Amass is a restaurant opened by Noma’s previous chef de cuisine, Matt Orlando, earlier in the summer of this year. It is located in a old shipbuilding neighborhood in a very quiet part of Copenhagen. The restaurant has been one of the most difficult restaurants to get into in Copenhagen since it opened.
one of the chef’s picks some produce in front of the restaurant during service
Julian: So we couldn’t get a reservation to Amass. But we found out that they do reserve a few tables for a limited number of walk-ins. So we decided to just get there earlier than any sane person would ever show up. We made the hour-long trek from central Copenhagen to Amass, through a sort of other-worldly neighborhood. Remember that book The Giver? It reminded me of that. There was also this inverted see-saw playground structure that was one of the most fun toys in the world that we played on for awhile. But back to the restaurant.
a rare sight at amass–an empty dining room
Jesse: Wait wait, I feel like I’d be cheating you of some amazing secret if I didn’t tell you more about this thing. This see-saw was undoubtedly the coolest playground toy I’ve ever used. Just so you understand–we’ll post a picture of it here (not the best pic)– it basically enables two young man-boys, like Julian and I, to jump 12 feet into the air using the other person’s weight while holding onto this contraption for dear life. I’ve vowed to bring this back to the states. But, Amass, this is about Amass. Upon arriving, as Julian said, absurdly early, we asked the young lady cook grilling on the big green egg outside, with smokey tears streaming down her face, how to put our name on the list. We were instructed to go up the stairs outside the restaurant, to then follow a sign to go down the stairs inside the restaurant, where we encountered a bustling staff vacuuming floors and arranging tables. The restaurant is essentially one giant open space: a dining area which flows smoothly into open kitchen, bar, and even offices upstairs. The walls are concrete, and one wall is almost completely covered in graffiti art. Looking out the oversized glass windows which run along another entire wall we can see the sun setting over one of the many canals that run through Copenhagen, and, dun dun dun…the MAD symposium tents. More on that later.
the world’s greatest playground toy
Julian: While waiting for them to open, we met some other early-comers. Most notably, Derina and J.R., from Ballymaloe (http://www.ballymaloe.ie/) in Ireland. Turns out, they were also going to MAD. We struck up conversation with them, and we’ve decided that we MUST go to Ballymaloe as soon as we get enough money to make it back to Europe (which could be years). It sounds like an incredible place. Okay, to the meal. First, I’ll talk about their bread course. We’ve found that interesting bread courses really spice things up. White bread and butter just doesn’t cut it anymore. At Amass, they do this dense fermented potato flatbread, grilled outside. It tastes remarkably like a grilled cheese or a quesadilla, but has no cheese in it. With the flatbread they served us a sort of chimichurri, but made with artichoke leaves, chard, lemon, and olive oil. I couldn’t get enough of it. So good.

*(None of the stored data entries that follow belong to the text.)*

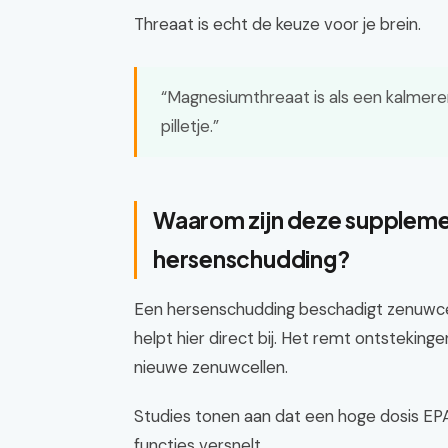
Threaat is echt de keuze voor je brein.
“Magnesiumthreaat is als een kalmere
pilletje.”
Waarom zijn deze supplemen
hersenschudding?
Een hersenschudding beschadigt zenuwce
helpt hier direct bij. Het remt ontstekin
nieuwe zenuwcellen.
Studies tonen aan dat een hoge dosis EPA
functies versnelt.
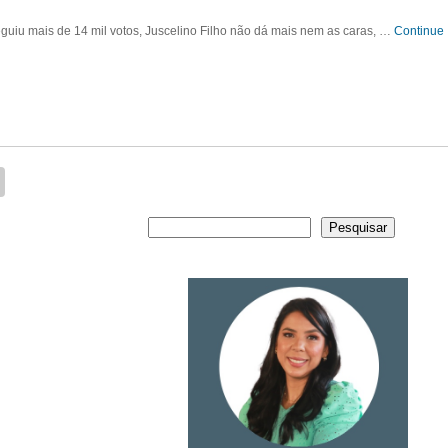
guiu mais de 14 mil votos, Juscelino Filho não dá mais nem as caras, …
Continue
Pesquisar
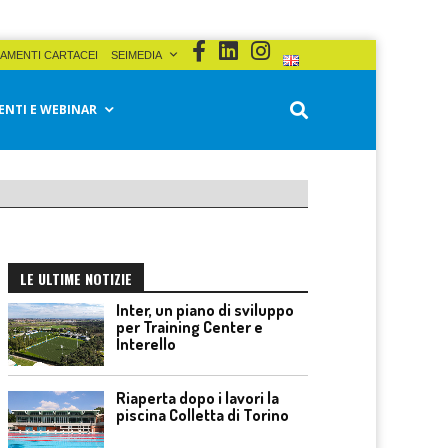
AMENTI CARTACEI
SEIMEDIA
ENTI E WEBINAR
LE ULTIME NOTIZIE
Inter, un piano di sviluppo
per Training Center e
Interello
Riaperta dopo i lavori la
piscina Colletta di Torino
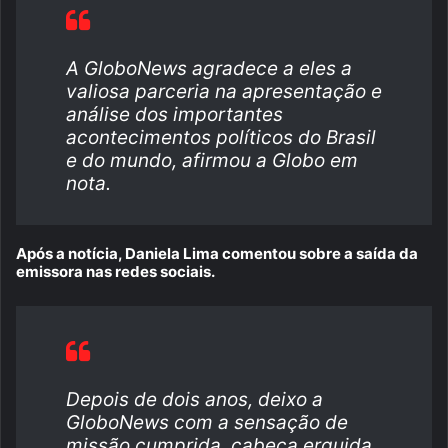
A GloboNews agradece a eles a
valiosa parceria na apresentação e
análise dos importantes
acontecimentos políticos do Brasil
e do mundo, afirmou a Globo em
nota.
Após a notícia, Daniela Lima comentou sobre a saída da
emissora nas redes sociais.
Depois de dois anos, deixo a
GloboNews com a sensação de
missão cumprida, cabeça erguida,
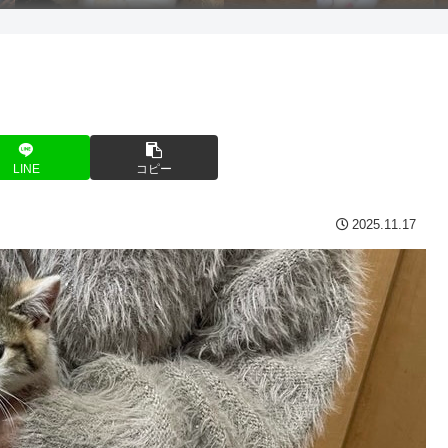
LINE
コピー
2025.11.17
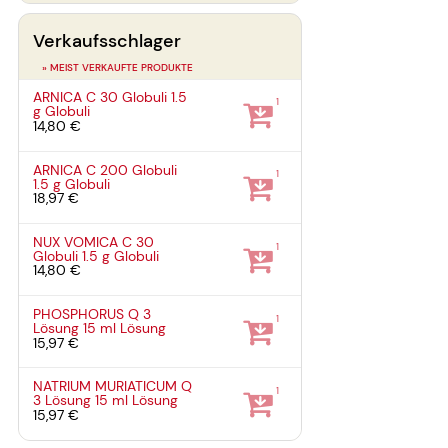
Verkaufsschlager
» MEIST VERKAUFTE PRODUKTE
ARNICA C 30 Globuli
1.5
1
g
Globuli
14,80 €
ARNICA C 200 Globuli
1
1.5 g
Globuli
18,97 €
NUX VOMICA C 30
1
Globuli
1.5 g
Globuli
14,80 €
PHOSPHORUS Q 3
1
Lösung
15 ml
Lösung
15,97 €
NATRIUM MURIATICUM Q
1
3 Lösung
15 ml
Lösung
15,97 €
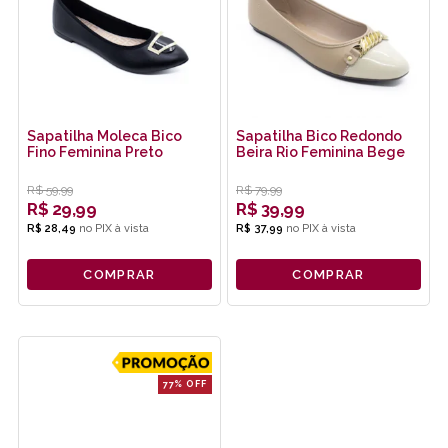
Sapatilha Moleca Bico
Sapatilha Bico Redondo
Fino Feminina Preto
Beira Rio Feminina Bege
R$
59,99
R$
79,99
R$
29,99
R$
39,99
R$ 28,49
no
PIX
R$ 37,99
no
PIX
COMPRAR
COMPRAR
77% OFF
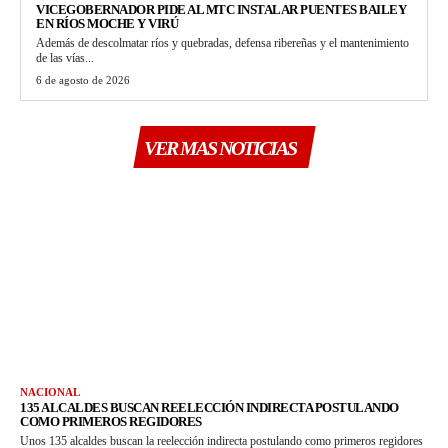
VICEGOBERNADOR PIDE AL MTC INSTALAR PUENTES BAILEY
EN RÍOS MOCHE Y VIRÚ
Además de descolmatar ríos y quebradas, defensa ribereñas y el mantenimiento
de las vías...
6 de agosto de 2026
VER MAS NOTICIAS
NACIONAL
135 ALCALDES BUSCAN REELECCIÓN INDIRECTA POSTULANDO
COMO PRIMEROS REGIDORES
Unos 135 alcaldes buscan la reelección indirecta postulando como primeros regidores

Jesse: The servers wore tight black skinny jeans, some of them a little too tight, complete with button-up jean shirts and suspenders. This restaurant was doing almost everything in the trendy book, but for some reason, it didn’t bother me as much as it could have. A St. John’s wort sandwich was our first course. 4 of them actually. The succulent leaves that snapped when you bit into them, sandwiched creme freche and other delicious things that slip my mind right now (possibly because of the 2 drunk German dudes who are past their prime, drinking beer in the hostel hallway and blasting shitty trance music on their blown out iPhone speakers). Anyhow the little sandwiches were packed with fresh flavor and I enjoyed them enough to note them here.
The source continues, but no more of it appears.